**EXERCISE REQUIREMENTS:** Exactly the lines from the start of the entries through the line with "продублирован москитной сеткой." are required in the output, with no pictures among them.

(Saved data entries)
----

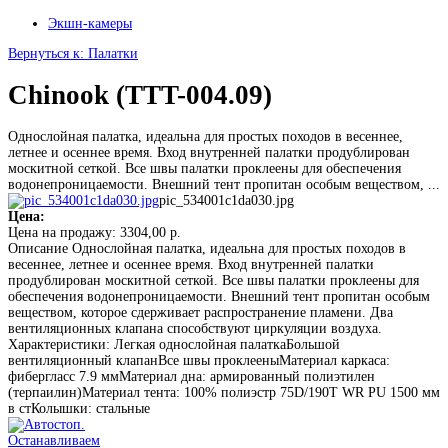
Экшн-камеры
Вернуться к: Палатки
Chinook (TTT-004.09)
Однослойная палатка, идеальна для простых походов в весеннее,
летнее и осеннее время. Вход внутренней палатки продублирован
москитной сеткой. Все швы палатки проклеены для обеспечения
водонепроницаемости. Внешний тент пропитан особым веществом, ...
pic_534001c1da030.jpg
Цена:
Цена на продажу:
3304,00 р.
Описание
Однослойная палатка, идеальна для простых походов в
весеннее, летнее и осеннее время. Вход внутренней палатки
продублирован москитной сеткой. Все швы палатки проклеены для
обеспечения водонепроницаемости. Внешний тент пропитан особым
веществом, которое сдерживает распространение пламени. Два
вентиляционных клапана способствуют циркуляции воздуха.
Характеристики: Легкая однослойная палаткаБольшой
вентиляционный клапанВсе швы проклееныМатериал каркаса:
фибергласс 7.9 ммМатериал дна: армированный полиэтилен
(терпаилин)Материал тента: 100% полиэстр 75D/190T WR PU 1500 мм
в стКолышки: стальные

----

**SOLUTION TO THIS PROBLEM:**
Экшн-камеры
Вернуться к: Палатки
Chinook (TTT-004.09)
Однослойная палатка, идеальна для простых походов в весеннее,
летнее и осеннее время. Вход внутренней палатки продублирован
москитной сеткой. Все швы палатки проклеены для обеспечения
водонепроницаемости. Внешний тент пропитан особым веществом, ...
pic_534001c1da030.jpg
Цена:
Цена на продажу:
3304,00 р.
Описание
Однослойная палатка, идеальна для простых походов в
весеннее, летнее и осеннее время. Вход внутренней палатки
продублирован москитной сеткой. Все швы палатки проклеены для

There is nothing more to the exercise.